离开后,那种急于逃离的感觉渐渐淡了。林浩偶尔会想起雨季满山的绿色、沿途的瀑布和远处的雪山,他想着,如果有机会再回去一次,他要去看看曾经住过的营地和村庄。

气候变暖下的河谷

河谷旱季雨季分明。在林浩的记忆里,两季之间河水水位相差两到三米。营地的板房靠近河流。雨季里,他常能听见河水裹着砂石向下游滚动,石块撞击河床,发出“哐叽哐叽”的闷响。靠山一侧,也不时传来碎石从坡面滚落的声音。

夜里躺在板房里,他偶尔会想,山上会不会突然滚下一块巨石,把营地砸垮。

这样的担忧并非没有来由,地质灾害在吉隆—热索瓦一带的雨季并不少见。

从卫星地图上看,吉隆口岸嵌在群山之间,位于数条河流和沟谷汇合形成的狭窄谷地。两侧山坡陡峭,口岸、桥梁、停车场和联检设施集中在谷底,能够留给洪水和泥石流的横向缓冲空间十分有限。河谷为人员和货物穿越喜马拉雅提供了天然通道;但在上游发生冰崩、山洪或泥石流时,同一条河谷也会成为泥石流高速下泄提供通路。

2018年8月,林浩刚到项目组不久,就听说附近村落此前发生过泥石流,不少房屋被掩埋。同年雨季,他听说有车辆遭遇落石,被砸翻后造成人员伤亡。2019年,他从加德满都返回项目部,途中公路被泥石流掩埋,无法通车,他只能下车踩着泥浆往前走。营地附近,一大片山体像被削掉了一块,土石没过道路,施工车连夜抢修。

项目建设也因此而漫长且艰难。林浩所在的那苏瓦卡里水电站开工次年便遭遇尼泊尔8.1级大地震,现场严重受损,253名中方员工一度被困。此后,工程又经历山体滑坡、疫情等多次延误,直到2024年底才完工投产。

当地贸易也常被灾害阻断。8月22日,《加德满都邮报》在一篇关于中尼贸易路线的调查中写道,尼泊尔北部的贸易通道几乎每年都会因季风带来的山洪和滑坡中断。连接夏布鲁贝西与拉苏瓦加迪口岸的16公里公路,雨季经常被洪水冲垮,滑坡”十分频繁”、”时开时关”。这条公路原计划由中国赠款援助升级,但工程至今没有完成。尼泊尔一侧的综合检查站也仍在施工,海关只能在临时设施内办公。

2025年7月8日,东林藏布流域发生冰湖溃决洪水,并进一步演变为跨境泥石流。灾害造成中国境内11人失联,尼泊尔境内6名中方人员失联,这些大部分是项目施工和公路养护人员,吉隆口岸随后中断通行近半年,林浩参与建设的那苏瓦卡里水电站也一度停止发电。

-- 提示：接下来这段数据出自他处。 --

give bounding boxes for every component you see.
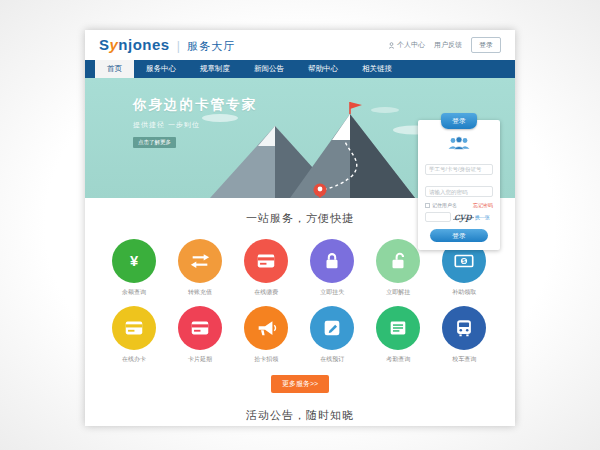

这样的灾害与喜马拉雅特殊的地形和气候有关。季风降水容易引发山洪和滑坡,而长期的板块碰撞又塑造了陡峭、高差巨大的山地。牛津大学地球科学教授迈克·瑟尔接受BBC采访时,将喜马拉雅持续抬升比作“从汽车下面用千斤顶往上顶”。随着山体不断抬升,坡面和冰川越来越陡;与此同时,气候变暖正在改变冰川和冻土的稳定状态。多种因素叠加,使这片河谷长期暴露在地质灾害风险之中。

截至目前,灾害的完整形成过程及冰川突然失稳,都未有最终调查结论。不过,来自卫星影像、地震波记录和多名中尼专家的初步分析,都指向一场高位冰岩崩塌与背后的气候变暖。

地质灾害防治与地质环境保护全国重点实验室副研究员王欣在接受封面新闻采访时表示,灾前灾后遥感影像显示,源区高位冰岩体出现明显崩塌痕迹,并形成连续的沿沟运动通道,没有发现冰湖快速退水或溃决的典型迹象。地震记录也与冰岩崩启动、撞击破碎并沿沟运动的过程相吻合。初步判断,此次冰岩崩规模较大,具体方量仍需进一步测算。

冰川为何会在此时崩塌的直接原因尚不明朗,但气候变化确在削弱环境的稳定性。

2026年6月,包括英国利兹大学在内的多国学者发表在知名期刊《全球与行星变化》(Global and Planetary Change)一项研究显示,朗当流域的冰川面积自小冰期以来减少约41.5%;1964年至2023年的冰川面积损失速度,是1815到1964年时期的四倍以上,并在2000年后进一步加快。冰川不断变薄、破碎并彼此分离。气候变暖也是2025年冰湖溃决的原因之一。

而当地的贸易、工程就在灾害中反复重建。

林浩曾工作的水电站,经过近一年修复,三台机组于2026年6月底重新恢复运行。现在,这座历经漫长修建期的水电站连同下游多个在建水电站一起,消失在泥土和砂石中。

灾难发生后,林浩在网上反复查看视频,项目营地所在的位置只剩下石块和泥沙,他只能凭借山势和河道,大致判断那些建筑曾经所在。一些已经模糊的面孔又回到他脑海中:会说中文的司机,陪他们办事的翻译,蒂穆雷村银行和饭馆里的人,还有那些每天从营地门口经过的边民和货车司机。

他不知道这些人是否安全,他给一位仍在当地项目工作的前同事发了信息,但没有收到回复,“感觉那里什么都没有了。”林浩说。

(文中受访者皆为化名)

参考资料

[1] SILWAL G, DAVIES B, CARR J R, et al. Glacier changes in Langtang Catchment, Central Nepalese Himalaya from the Little Ice Age (~1815 CE) to 2023 CE[J]. Global and Planetary Change, 2026, 264: 105555.

[2] 地质灾害防治与地质环境保护全国重点实验室. 2025年西藏吉隆口岸“7.8”冰湖溃决洪水事件简述[EB/OL]. (2025-07-11).